HS2 MINISTER Huw Merriman today (16) became the first person to officially walk on top of the UK’s longest railway bridge, which is under construction at an HS2 site in the Colne Valley.

The first 480m of the Colne Valley Viaduct – which will eventually stretch for more than two miles across a series of lakes and waterways outside Hillingdon – has been built over the last seven months using a 700-ton ‘bridge-building machine’.

HS2 aims to improve rail links between London, Birmingham and the North.

Mr Merriman said: “This is an extraordinary feat of engineering and architecture, designed to enable spectacular views across a beautiful part of our British countryside which is being preserved and protected by this project.

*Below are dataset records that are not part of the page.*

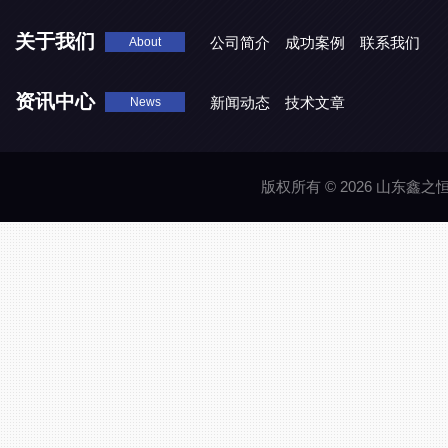
关于我们
公司简介
成功案例
联系我们
About
资讯中心
新闻动态
技术文章
News
版权所有 © 2026 山东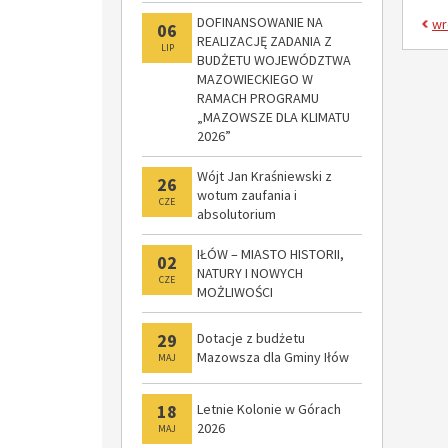
DOFINANSOWANIE NA
wr
06
REALIZACJĘ ZADANIA Z
LIP
BUDŻETU WOJEWÓDZTWA
MAZOWIECKIEGO W
RAMACH PROGRAMU
„MAZOWSZE DLA KLIMATU
2026”
Wójt Jan Kraśniewski z
26
wotum zaufania i
CZE
absolutorium
IŁÓW – MIASTO HISTORII,
02
NATURY I NOWYCH
CZE
MOŻLIWOŚCI
29
Dotacje z budżetu
Mazowsza dla Gminy Iłów
MAJ
18
Letnie Kolonie w Górach
2026
MAJ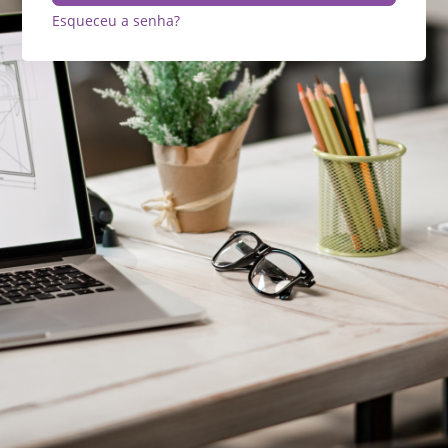
Esqueceu a senha?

“It was incredible to be the first person to officially walk on top of it today – another milestone for this monumental project which will transform journeys for people up and down the country.”

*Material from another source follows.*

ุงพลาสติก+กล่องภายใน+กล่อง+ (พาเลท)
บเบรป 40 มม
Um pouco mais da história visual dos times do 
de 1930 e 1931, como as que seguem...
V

Known as a ‘launching girder’, the 160m-long bridge-building machine is used to lift the giant concrete deck segments that form the viaduct’s arches into position. Once each section is complete, the machine inches itself forward to build the next stage.

The first 141 - out of a thousand - deck segments are now in position, with each one weighing up to 140 tons.

To allow for the gentle curves of the viaduct as it crosses the valley, all the segments are slightly different shapes

Once construction is complete, the factory and surrounding buildings will be removed and the whole area between the viaduct and the Chiltern tunnel will be transformed into an area of chalk grassland and woodland.

The design of the viaduct was inspired by the flight of a stone skipping across the water, with a series of elegant spans, carrying the railway above lakes, the River Colne and Grand Union Canal.